Work instructions
Give all the lines below again, exactly, with no pictures.

Collected data
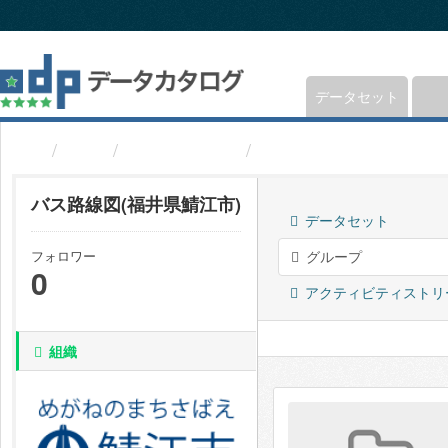
ス
キ
ッ
プ
し
データセット
て
内
組織
福井県鯖江市
バス路線図(福井県鯖江
容
へ
バス路線図(福井県鯖江市)
データセット
フォロワー
グループ
0
アクティビティストリ
組織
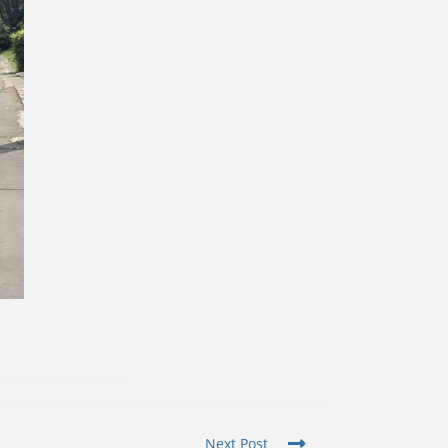
Next Post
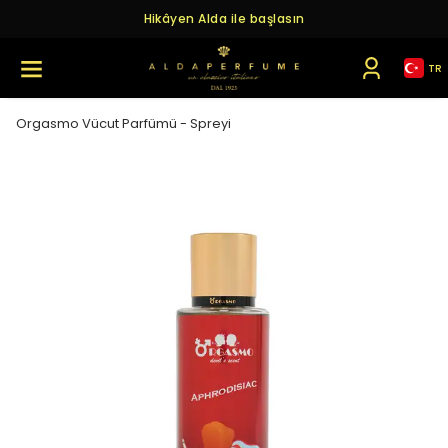
Hikâyen Alda ile başlasın
TR
Orgasmo Vücut Parfümü - Spreyi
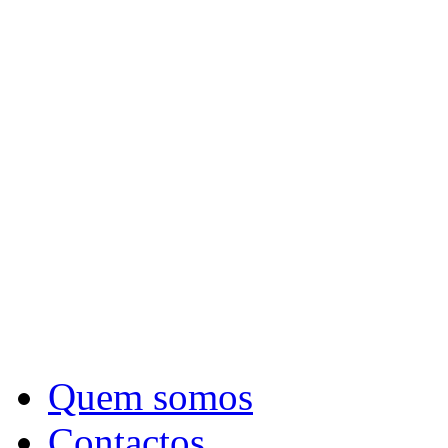
Quem somos
Contactos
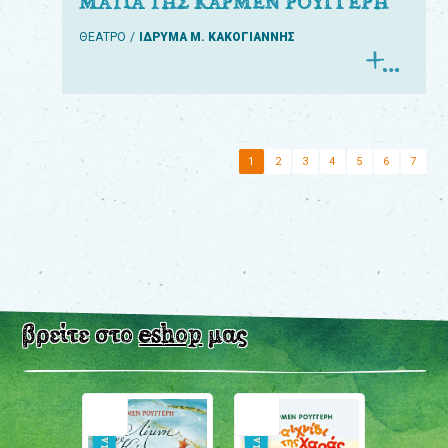
ΜΑΤΙΑ ΤΗΣ ΚΑΡΜΕΝ ΡΟΥΓΓΕΡΗ
ΘΕΑΤΡΟ
ΙΔΡΥΜΑ Μ. ΚΑΚΟΓΙΑΝΝΗΣ
1
2
3
4
5
6
7
βρείτε στο
eshop
μας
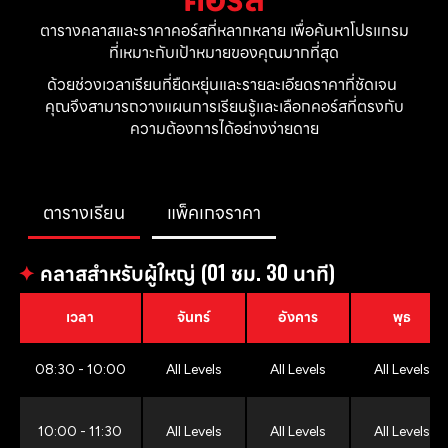
ตารางคลาสและราคาคอร์สที่หลากหลาย เพื่อค้นหาโปรแกรม
ที่เหมาะกับเป้าหมายของคุณมากที่สุด
ด้วยช่วงเวลาเรียนที่ยืดหยุ่นและรายละเอียดราคาที่ชัดเจน 
คุณจึงสามารถวางแผนการเรียนรู้และเลือกคอร์สที่ตรงกับ
ความต้องการได้อย่างง่ายดาย
ตารางเรียน
แพ็คเกจราคา
✦
คลาสสำหรับผู้ใหญ่ (01 ชม. 30 นาที)
เวลา
จันทร์
อังคาร
พุธ
08:30 - 10:00
All Levels
All Levels
All Levels
10:00 - 11:30
All Levels
All Levels
All Levels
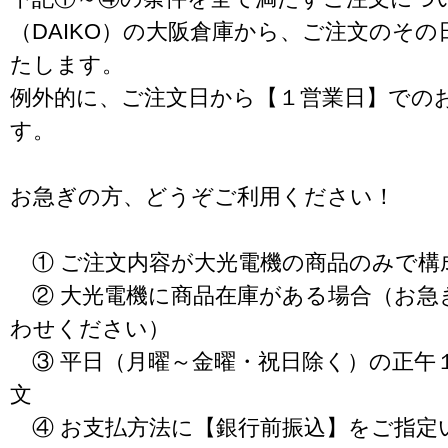
（DAIKO）の大阪倉庫から、ご注文のそ
たします。
例外的に、ご注文日から【１営業日】での
す。
お急ぎの方、どうぞご利用ください！
① ご注文内容が大光電機の商品のみで構
② 大光電機に商品在庫がある場合（お急
わせください）
③ 平日（月曜～金曜・祝日除く）の正午
文
④ お支払方法に【銀行前振込】をご指定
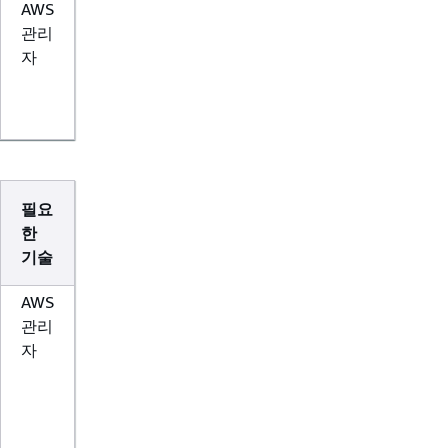
AWS
관리
자
필요
한
기술
AWS
관리
자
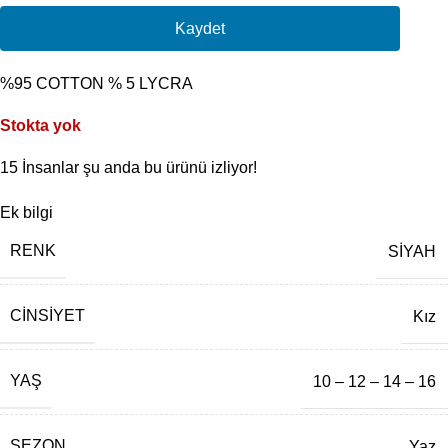
Kaydet
%95 COTTON % 5 LYCRA
Stokta yok
15
İnsanlar şu anda bu ürünü izliyor!
Ek bilgi
RENK
SİYAH
CINSIYET
Kız
YAŞ
10 – 12 – 14 – 16
SEZON
Yaz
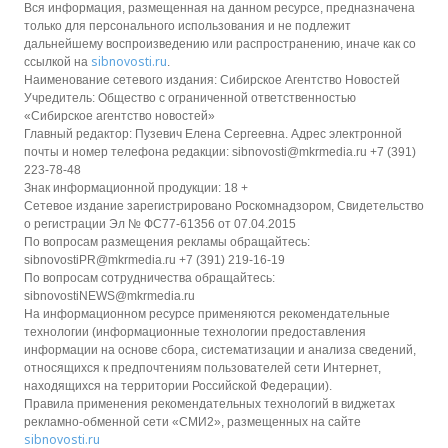
Вся информация, размещенная на данном ресурсе, предназначена
только для персонального использования и не подлежит
дальнейшему воспроизведению или распространению, иначе как со
sibnovosti.ru
ссылкой на
.
Наименование сетевого издания: Сибирское Агентство Новостей
Учредитель: Общество с ограниченной ответственностью
«Сибирское агентство новостей»
Главный редактор: Пузевич Елена Сергеевна. Адрес электронной
почты и номер телефона редакции: sibnovosti@mkrmedia.ru +7 (391)
223-78-48
Знак информационной продукции: 18 +
Сетевое издание зарегистрировано Роскомнадзором, Свидетельство
о регистрации Эл № ФС77-61356 от 07.04.2015
По вопросам размещения рекламы обращайтесь:
sibnovostiPR@mkrmedia.ru +7 (391) 219-16-19
По вопросам сотрудничества обращайтесь:
sibnovostiNEWS@mkrmedia.ru
На информационном ресурсе применяются рекомендательные
технологии (информационные технологии предоставления
информации на основе сбора, систематизации и анализа сведений,
относящихся к предпочтениям пользователей сети Интернет,
находящихся на территории Российской Федерации).
Правила применения рекомендательных технологий в виджетах
рекламно-обменной сети «СМИ2», размещенных на сайте
sibnovosti.ru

The completed task
ス
キ
ッ
プ
し
データセット
て
内
組織
福井県鯖江市
バス路線図(福井県鯖江
容
へ
バス路線図(福井県鯖江市)
データセット
フォロワー
グループ
0
アクティビティストリ
組織
Next Post
Hikâyen Alda ile başlasın
TR
Orgasmo Vücut Parfümü - Spreyi
Quem somos
Contactos
ΜΑΤΙΑ ΤΗΣ ΚΑΡΜΕΝ ΡΟΥΓΓΕΡΗ
ΘΕΑΤΡΟ
ΙΔΡΥΜΑ Μ. ΚΑΚΟΓΙΑΝΝΗΣ
1
2
3
4
5
6
7
βρείτε στο
eshop
μας
ตารางคลาสและราคาคอร์สที่หลากหลาย เพื่อค้นหาโปรแกรม
ที่เหมาะกับเป้าหมายของคุณมากที่สุด
ด้วยช่วงเวลาเรียนที่ยืดหยุ่นและรายละเอียดราคาที่ชัดเจน 
คุณจึงสามารถวางแผนการเรียนรู้และเลือกคอร์สที่ตรงกับ
ความต้องการได้อย่างง่ายดาย
ตารางเรียน
แพ็คเกจราคา
✦
คลาสสำหรับผู้ใหญ่ (01 ชม. 30 นาที)
เวลา
จันทร์
อังคาร
พุธ
08:30 - 10:00
All Levels
All Levels
All Levels
10:00 - 11:30
All Levels
All Levels
All Levels
（DAIKO）の大阪倉庫から、ご注文のそ
たします。
例外的に、ご注文日から【１営業日】での
す。
お急ぎの方、どうぞご利用ください！
① ご注文内容が大光電機の商品のみで構
② 大光電機に商品在庫がある場合（お急
わせください）
③ 平日（月曜～金曜・祝日除く）の正午
文
④ お支払方法に【銀行前振込】をご指定
AWS
관리
자
필요
한
기술
AWS
관리
자
Kaydet
%95 COTTON % 5 LYCRA
Stokta yok
15
İnsanlar şu anda bu ürünü izliyor!
Ek bilgi
RENK
SİYAH
CINSIYET
Kız
YAŞ
10 – 12 – 14 – 16
SEZON
Yaz
Вся информация, размещенная на данном ресурсе, предназначена
только для персонального использования и не подлежит
дальнейшему воспроизведению или распространению, иначе как со
sibnovosti.ru
ссылкой на
.
Наименование сетевого издания: Сибирское Агентство Новостей
Учредитель: Общество с ограниченной ответственностью
«Сибирское агентство новостей»
Главный редактор: Пузевич Елена Сергеевна. Адрес электронной
почты и номер телефона редакции: sibnovosti@mkrmedia.ru +7 (391)
223-78-48
Знак информационной продукции: 18 +
Сетевое издание зарегистрировано Роскомнадзором, Свидетельство
о регистрации Эл № ФС77-61356 от 07.04.2015
По вопросам размещения рекламы обращайтесь:
sibnovostiPR@mkrmedia.ru +7 (391) 219-16-19
По вопросам сотрудничества обращайтесь:
sibnovostiNEWS@mkrmedia.ru
На информационном ресурсе применяются рекомендательные
технологии (информационные технологии предоставления
информации на основе сбора, систематизации и анализа сведений,
относящихся к предпочтениям пользователей сети Интернет,
находящихся на территории Российской Федерации).
Правила применения рекомендательных технологий в виджетах
рекламно-обменной сети «СМИ2», размещенных на сайте
sibnovosti.ru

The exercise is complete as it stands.